The study was the work of the Neiman Health Policy Institute in collaboration with the Radiology Health Equity Coalition (RHEC), an initiative of 10 leading radiology organizations to positively impact health care equity.

“The Radiology Health Equity Coalition understands the indispensable role research plays in addressing health disparities,” said study co-author Jinel Scott, MD, MBA, associate professor of clinical radiology at State University of New York Downstate Health Sciences University Department of Radiology. , and Director of Quality at New York Health and Hospitals/Kings County, New York. “Our paper is an example of the coalition’s goal of moving from primarily descriptive analyzes to predictive and ultimately prescriptive approaches to addressing patient outcomes related to inequities in healthcare delivery.” A Managing Director of the RSNA Board of Trustees, Dr. Scott is RSNA’s representative to RHEC.

For the study, Dr. Christensen, Dr. Scott and their colleagues set out to examine the relationship between race and the use of new mammography technologies among women receiving mammography services.

Researchers conducted a retrospective study of women aged 40 to 89 with fee-for-service health insurance who had mammograms between January 2005 and December 2020, using a 5% sample of all beneficiaries Medicare fee-for-service.

The researchers analyzed 4,028,696 requests for institutional mammography for women (average age 72). Within one facility, the odds ratio (OR) of black women receiving digital mammography rather than FMS in 2005 was 0.80 compared to white women. These differences persisted through 2009. Compared to white women, DBT use within an institution was less likely for black women from 2015 to 2020 (OR: 0.84).

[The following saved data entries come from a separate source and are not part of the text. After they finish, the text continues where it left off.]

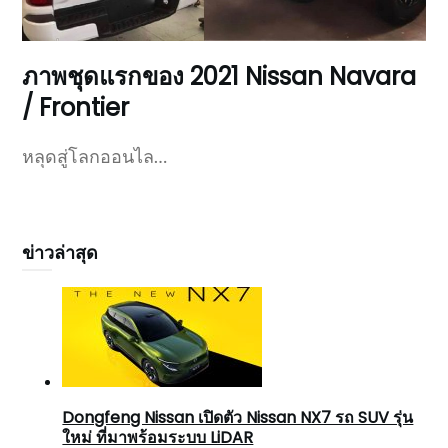
ภาพชุดแรกของ 2021 Nissan Navara
/ Frontier
หลุดสู่โลกออนไล…
ข่าวล่าสุด
Dongfeng Nissan เปิดตัว Nissan NX7 รถ SUV รุ่น
ใหม่ ที่มาพร้อมระบบ LiDAR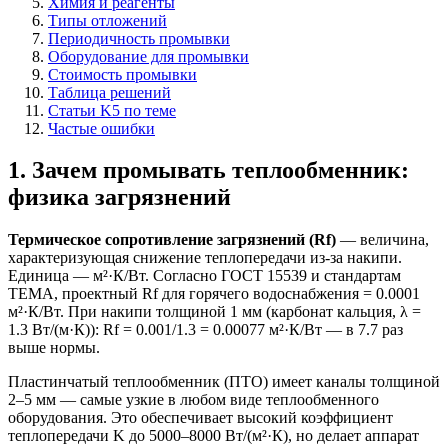
Химия и реагенты
Типы отложений
Периодичность промывки
Оборудование для промывки
Стоимость промывки
Таблица решений
Статьи K5 по теме
Частые ошибки
1. Зачем промывать теплообменник:
физика загрязнений
Термическое сопротивление загрязнений (Rf)
— величина,
характеризующая снижение теплопередачи из-за накипи.
Единица — м²·К/Вт. Согласно ГОСТ 15539 и стандартам
TEMA, проектный Rf для горячего водоснабжения = 0.0001
м²·К/Вт. При накипи толщиной 1 мм (карбонат кальция, λ =
1.3 Вт/(м·К)): Rf = 0.001/1.3 = 0.00077 м²·К/Вт — в 7.7 раз
выше нормы.
Пластинчатый теплообменник (ПТО) имеет каналы толщиной
2–5 мм — самые узкие в любом виде теплообменного
оборудования. Это обеспечивает высокий коэффициент
теплопередачи K до 5000–8000 Вт/(м²·К), но делает аппарат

Between facilities, there were racial differences in digital mammography use, which peaked at 3.8 percentage points lower for black women compared to white women in 2011 and then declined to 1.2 percentage point lower in 2016. These results show the transient nature of these differences, and while the transition to DBT is still underway, these differences also appear to be fading.

The study found evidence of racial differences in the years following the introduction of new mammography technology. These disparities include both within-school differences and peer-to-peer differences. According to Dr. Christensen, advocacy for favorable reimbursement policies and incentives can reduce these differences if kept pace with changing technologies.

“Current reimbursement contributes to inequity because locating new technologies in facilities that serve patients with public insurance, Medicare and Medicaid, is not economically viable,” he said. “CMS can create economic incentives to reduce disparities through reimbursement that is either comparable to that of private payers or that more directly incentivizes the adoption of newer technologies in underserved communities.”

The researchers state that organizations have a responsibility to be equitable in the delivery of care. Their ability to do so will be enhanced by refund policies that make it easier to invest in sites that serve the disadvantaged. The fact that racial differences for digital mammography have been transitory and have diminished as the new technology has become universal confirms the real potential of such policy changes to lessen the transitory disparities associated with technological advancements. The equitable provision of breast cancer screening has the potential to improve population health, and support for health policy can propel the US health care system closer to this goal.

RHEC includes RSNA, ACR, American Board of Radiology, American Medical Association Section Council on Radiology, Association of University Radiologists, National Medical Association Section on Radiology and Radiation Oncology, Society of Chairs of Academic Radiology Departments, Society of Interventional Radiologists, Society of Nuclear Medicine and Molecular Imaging, and American Association of Physicists in Medicine. Several other groups, including specialty and state radiology organizations, have also joined the initiative as Coalition partners.

“RSNA supports the work of RHEC and values ​​a cross-society approach that provides members with the information and tools to advocate for the communities they serve,” said Dr. Scott.